[Saved data entries]
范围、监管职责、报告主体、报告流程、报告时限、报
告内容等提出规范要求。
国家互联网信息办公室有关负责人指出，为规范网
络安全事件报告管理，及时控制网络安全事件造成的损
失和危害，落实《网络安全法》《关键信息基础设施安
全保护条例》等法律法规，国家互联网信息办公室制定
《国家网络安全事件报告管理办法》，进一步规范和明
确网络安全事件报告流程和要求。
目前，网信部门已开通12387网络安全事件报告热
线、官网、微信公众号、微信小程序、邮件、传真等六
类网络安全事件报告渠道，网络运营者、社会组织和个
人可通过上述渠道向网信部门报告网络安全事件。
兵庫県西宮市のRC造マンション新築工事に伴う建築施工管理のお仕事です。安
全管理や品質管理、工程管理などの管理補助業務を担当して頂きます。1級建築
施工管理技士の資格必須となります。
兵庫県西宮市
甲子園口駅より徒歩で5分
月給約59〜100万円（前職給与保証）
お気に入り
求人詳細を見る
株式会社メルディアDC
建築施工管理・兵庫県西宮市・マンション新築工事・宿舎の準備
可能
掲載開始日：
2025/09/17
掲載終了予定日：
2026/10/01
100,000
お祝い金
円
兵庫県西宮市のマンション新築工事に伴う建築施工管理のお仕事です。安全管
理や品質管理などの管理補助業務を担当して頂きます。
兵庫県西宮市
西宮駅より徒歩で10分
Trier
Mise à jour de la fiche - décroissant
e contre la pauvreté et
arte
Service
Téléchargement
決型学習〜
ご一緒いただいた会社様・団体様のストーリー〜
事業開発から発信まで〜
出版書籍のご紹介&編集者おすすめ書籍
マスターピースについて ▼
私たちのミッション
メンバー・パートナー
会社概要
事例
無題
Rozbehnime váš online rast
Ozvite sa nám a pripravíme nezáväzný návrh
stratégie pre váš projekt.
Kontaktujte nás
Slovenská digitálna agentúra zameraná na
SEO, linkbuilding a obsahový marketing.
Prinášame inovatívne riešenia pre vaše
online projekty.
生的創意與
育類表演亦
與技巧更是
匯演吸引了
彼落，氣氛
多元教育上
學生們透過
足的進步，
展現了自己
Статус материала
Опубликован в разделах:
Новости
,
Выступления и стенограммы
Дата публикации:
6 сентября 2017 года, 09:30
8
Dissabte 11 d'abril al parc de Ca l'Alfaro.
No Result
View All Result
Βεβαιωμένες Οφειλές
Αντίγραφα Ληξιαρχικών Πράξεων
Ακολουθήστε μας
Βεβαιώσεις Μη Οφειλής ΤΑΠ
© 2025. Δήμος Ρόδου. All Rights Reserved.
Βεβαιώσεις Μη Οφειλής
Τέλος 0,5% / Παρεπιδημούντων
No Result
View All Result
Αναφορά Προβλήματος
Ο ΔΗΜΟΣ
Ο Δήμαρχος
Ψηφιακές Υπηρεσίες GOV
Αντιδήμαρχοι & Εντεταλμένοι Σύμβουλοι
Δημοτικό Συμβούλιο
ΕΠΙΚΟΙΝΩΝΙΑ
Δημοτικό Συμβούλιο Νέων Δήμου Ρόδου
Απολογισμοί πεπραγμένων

TASK STATEMENT
The required output is the exact run of lines from the beginning of the records to the line with "兵庫県西宮市のマンション新築工事に伴う建築施工管理のお仕事です。安全管", that line included.

ANSWER SPACE
范围、监管职责、报告主体、报告流程、报告时限、报
告内容等提出规范要求。
国家互联网信息办公室有关负责人指出，为规范网
络安全事件报告管理，及时控制网络安全事件造成的损
失和危害，落实《网络安全法》《关键信息基础设施安
全保护条例》等法律法规，国家互联网信息办公室制定
《国家网络安全事件报告管理办法》，进一步规范和明
确网络安全事件报告流程和要求。
目前，网信部门已开通12387网络安全事件报告热
线、官网、微信公众号、微信小程序、邮件、传真等六
类网络安全事件报告渠道，网络运营者、社会组织和个
人可通过上述渠道向网信部门报告网络安全事件。
兵庫県西宮市のRC造マンション新築工事に伴う建築施工管理のお仕事です。安
全管理や品質管理、工程管理などの管理補助業務を担当して頂きます。1級建築
施工管理技士の資格必須となります。
兵庫県西宮市
甲子園口駅より徒歩で5分
月給約59〜100万円（前職給与保証）
お気に入り
求人詳細を見る
株式会社メルディアDC
建築施工管理・兵庫県西宮市・マンション新築工事・宿舎の準備
可能
掲載開始日：
2025/09/17
掲載終了予定日：
2026/10/01
100,000
お祝い金
円
兵庫県西宮市のマンション新築工事に伴う建築施工管理のお仕事です。安全管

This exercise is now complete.